Megan agrees and says although it might have been individuals who got it started, the community has driven it and achieved a lot more than was originally anticipated.

Pictured below: Howard Pederson with Ravensdown Principal Environmental Consultant Colin Tyler.

Fertiliser decisions more precise with whole farm testing

Howard and Megan Pedersen say whole farm soil testing (WFST) is a “no-brainer” for every farm.

They have been doing WFST for the past six years, a rarity outside the dairy sector, and sampling every paddock on each of their three blocks in a rotation about every two to three years.

They have found the variation between paddocks within each block surprising, even though they are run as blocks with similar livestock classes and have a history of being well fertilised, based on test results.

For instance, the latest Olsen P results for their mostly flat home block where they finish lambs, run a mob of velveting stags and graze dairy heifers on weight gain contracts, range from 9 to 43.

The average is 26 but the range is almost the same, at 24.

Driving their decision to spend the extra $1,000 or so on soil testing each year was their determination to reduce waste and apply the right amount of fertiliser to each paddock, rather than just a blanket application over each whole block.

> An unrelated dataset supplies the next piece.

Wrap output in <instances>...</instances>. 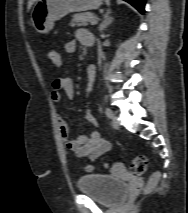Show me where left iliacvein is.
<instances>
[{"mask_svg":"<svg viewBox=\"0 0 188 213\" xmlns=\"http://www.w3.org/2000/svg\"><path fill=\"white\" fill-rule=\"evenodd\" d=\"M111 124L115 129H118L120 127L119 121L116 116H113Z\"/></svg>","mask_w":188,"mask_h":213,"instance_id":"left-iliac-vein-1","label":"left iliac vein"}]
</instances>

“If we can do less there, we transfer it over to where it’s needed and the end result is better pasture production across the whole block,” Howard says.

“We still look for trends across the blocks, so we don’t need to do 20 different fertiliser mixes, but we might do three different mixes and sometimes we leave a paddock out completely if that’s what the soil testing shows.”

After six years of WFST, they are still targeting low nutrient status paddocks with capital fertiliser applications to bring them up to optimal status, but they can see the opportunity to reduce the volume of fertilisers being applied in the future.

For now, they are still building pasture production and resilience.

Their Ravensdown Environment Consultant Colin Tyler says the Pedersens’ results show just how variable soils can be under different livestock and cropping systems.

“A lot of what we’re encouraging farmers to do environmentally is to treat every land class differently. There’s no point putting fertiliser on a paddock if it doesn’t need it. Apart from the cost, it can be environmentally risky too,” he says.